Vinod Sudheers photograph titled retirement

"The day after I retire I will sit in this armchair, on a beach and listen to the waves all day", thought James as he clicked Buy.

The ulcer in his stomach, drip-fed by his job, had a less long-term and much more fatal plan. #never_postpone_happiness

Vinod Sudheers photograph titled Selvaraj

Selvaraj was the most feared moneylender in all of Pollachi. The rumour was that he did not know how to smile.
But then, no one had ever caught him watching reruns of Chota Bheem on his phone. #secret_pleasure

Vinod Sudheers photograph titled Moin

When he was a boy, Moin made a list of things that he would not bother with. Turning up at school and studying were the first two items on that list.

Vinod Sudheers photograph titled Rajesh

The doctors gave Rajesh six months. At the temple, his priest looked up and sighed. On his way out, Rajesh etched his name into the bamboo plant growing outside, and promised himself to come back in six months.

Six months later he did it again. And then again.

Vinod Sudheers photograph titled Santosh

Santosh loved his wife.
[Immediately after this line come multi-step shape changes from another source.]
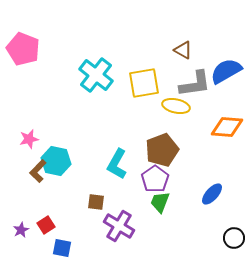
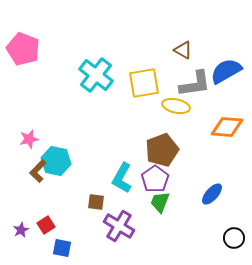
cyan L-shape: moved 5 px right, 14 px down
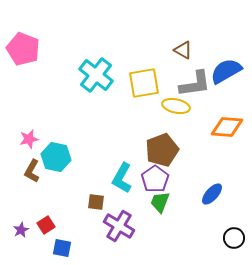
cyan hexagon: moved 4 px up
brown L-shape: moved 6 px left; rotated 15 degrees counterclockwise
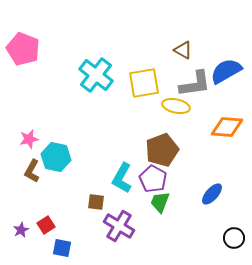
purple pentagon: moved 2 px left; rotated 8 degrees counterclockwise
Every night he would lie in bed, listening patiently while she narrated the plot twists of her current favourite serial.

At the break of dawn every day, Santosh would get up and drop his son at his kickboxing class.

But Santosh, he loved the 8.15 from Kochi to Palaghat more.

Vinod Sudheers photograph titled Pecs

Once upon a time, Sundar's Pecs were the talk of Kodambakkam. He owed his Mr. Kodambakkam crown to their shape and ability to dance to the tune of 'Chikku Bukku Raile'.

Now they hide behind a well-worn banyan, dreaming of the glory days while unfettered moobs, that have never seen the inside of a gym, prance about in the sun.